The Fox News agenda is to get people back to work. And it’s working, at least for religion and gun rights. In Kansas, the GOP overrode the governor, who had banned religious gatherings. In Idaho, Ammon Bundy is leading a so-called Liberty Rebellion. At a meeting that probably violated Idaho’s restrictions on social gatherings, Bundy said, “If it gets bad enough, and our rights are infringed upon enough, we can physically stand in defense in whatever way we need to.” Infringement of rights is code for taking away guns. “In whatever way we need to” is code for using guns. Meanwhile, Vice President Pence is already laying out the plan to open up the US economy. In the Vice President’s words, “No one wants to reopen America more than President Donald Trump.”

I hope Fox News, the Kansan GOP, Ammon Bundy, and the people advocating a rapid reopening of the US economy take a look at the Sky News report above.

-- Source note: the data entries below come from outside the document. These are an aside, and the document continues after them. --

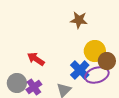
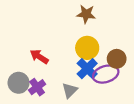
yellow circle: (95, 51) -> (87, 48), moved

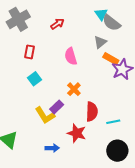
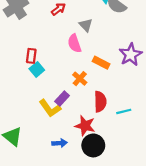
gray triangle: (100, 42) -> (86, 25), moved, turned -32
red rectangle: (29, 52) -> (31, 56), moved
orange rectangle: (111, 59) -> (101, 63), moved
black circle: (117, 151) -> (93, 145), moved

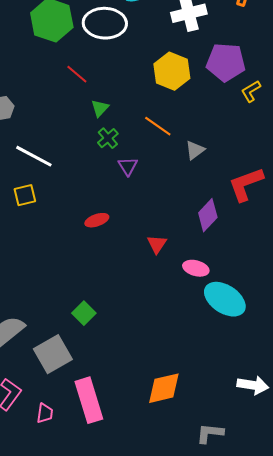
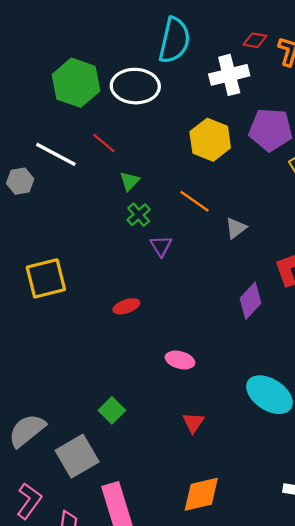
white line: (34, 156) -> (56, 154), moved
yellow square: (25, 195) -> (46, 278), size x1.6
red triangle: (157, 244) -> (193, 423), moved
pink ellipse: (196, 268) -> (180, 360), moved

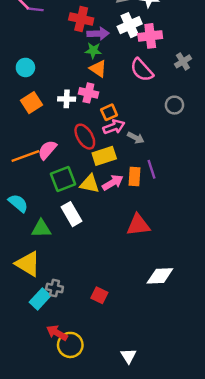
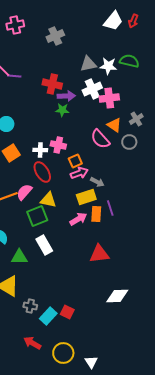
orange triangle: (98, 69) -> (114, 125), moved
pink semicircle: (142, 70) -> (100, 139), moved
gray circle: (174, 105) -> (129, 142), moved
red ellipse: (85, 137) -> (42, 172), moved
yellow rectangle: (104, 156) -> (86, 197), moved
yellow triangle: (90, 184) -> (48, 200), moved
cyan rectangle: (40, 299) -> (48, 316), moved
yellow circle: (70, 345) -> (63, 353), moved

Spain is officially over the mortality hump, but its hospitals continue to add capacity for patients.

Trump and Fox News want a narrative that the US economy is opening in order to win re-election. If anyone is sure that the pandemic is ending soon or claims to know how this pandemic ends, it’s likely because they have something to sell. The truth right now is no one knows how it ends.

While we’re on the subject of having something to sell, I haven’t noticed any shortages at the stores I’ve visited in the past week. In the US, though, it seems that food distribution is having some of the same problems as toilet paper distribution. That is, there is plenty of food, but the food in commercial distribution systems to restaurants and cafeterias doesn’t have a good way to get into retail grocery outlets. For one thing, commercial food products typically are larger and commercial recipes are often by can size. How many households can use a #10 can of green beans that weighs six pounds? Nevertheless, with the restaurant business closed down, restaurant wholesalers now are opening up for retail business.

In Barcelona there are long lines in front of stores, not because of any shortages, but because everything closes down from Friday to Monday for Easter weekend. Except Saturday, a fruit stand owner at Mercat de La Concepció reminded me twice yesterday as I dropped strawberries in my cart. The stores will be open Saturday.

There was a line at the post office, too, but the nice thing was being allowed to wait outside at the post office instead of inside. I think all post offices should consider making outside lines a permanent policy.

Line outside the post office on Passeig de Sant Joan in Barcelona.

All this holiday store closing shenanigans is an adjustment for someone from New York, the city that never sleeps. Or is it the city that never slept?

Happy Good Friday. To my Jewish friends, a belated Happy Passover. Everyone is making Covid-19 adjustments to their rituals.

A friend in Egypt pointed out that the month long Muslim celebration of Ramadan is right around the corner. He’s worried that shortened store hours during the holiday will set the stage for overcrowding and infection.

My San Francisco friend David posted on his Facebook page The Coronaggadah, A Passover Haggadah for This New Age of the Plague, a very amusing update to Jewish tradition.

Saint John the Divine Church, once my neighborhood Episcopal church, will celebrate Easter as a Covid-19 field hospital. It’s a good holiday story about putting aside our differences to help one another. I hope someone in the White House hears it.